Sorry not to have responded until now but I have had a heavy travel schedule lately.

I have previously discussed a quantum mechanics application code with Torsten that might benefit from an efficient implementation of neighborhood collectives. For this code, we have a distributed array in which processes store projector data for the ions with which they overlap. Processors that overlap the same ions store redundant copies of the data but this is a vast improvement over earlier implementations in which the entire array was replicated on all the processes. After computing their contribution to the new projectors, the processes exchange and sum the data with other processes that overlap the same ions. Currently this is handled with point-to-point communication. Although better than the earlier implementations that used MPI_Allreduce, the current implementation still has substantial communication overhead. The neighborhoods are irregular and are not entirely static although they change fairly slowly. The question of whether the vector that is exchanged is the same or not depends on whether we do one communication phase per ion or all the communication is one call. Currently we do it in one call - i.e., a process sends the data for all its ions to all the processes with which it has overlap and processes just throw away the data they don't need. But since they don't have a data location for data they don't store, this is not a straight reduction but rather they go through the list and pick out what they need. The problem with doing one communication phase per ion is that the number of ions with which a process has overlap can be fairly large -- e.g., on the order of 50.

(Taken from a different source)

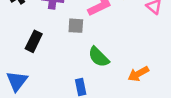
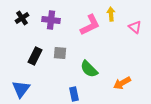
gray square: (76, 26) -> (60, 53), moved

Hope this helps. Please let me know any questions or comments.

Regards,
Shirley Moore
________________________________________
From: five9a2 at gmail.com [five9a2 at gmail.com] On Behalf Of Jed Brown [jedbrown at mcs.anl.gov]
Sent: Sunday, December 16, 2012 10:53 PM
To: Torsten Hoefler
Cc: Moore, Shirley V; MPI-3 Collective Subgroup Discussions
Subject: Re: Neighborhood collectives round 2: reductions

On Sat, Dec 15, 2012 at 8:08 AM, Torsten Hoefler <htor at illinois.edu<mailto:htor at illinois.edu>> wrote:
>    Those use cases ([3]http://lists.mpi-forum.org/mpi3-coll/2011/11/0239.php)
>    were all dependent on being able to reduce to overlapping targets.
Depends on your definition of target.  If you mean processes by
"targets", then the current interface proposal provides this; if you
mean memory locations at one process by "targets", then this will not be
possible within current MPI semantics.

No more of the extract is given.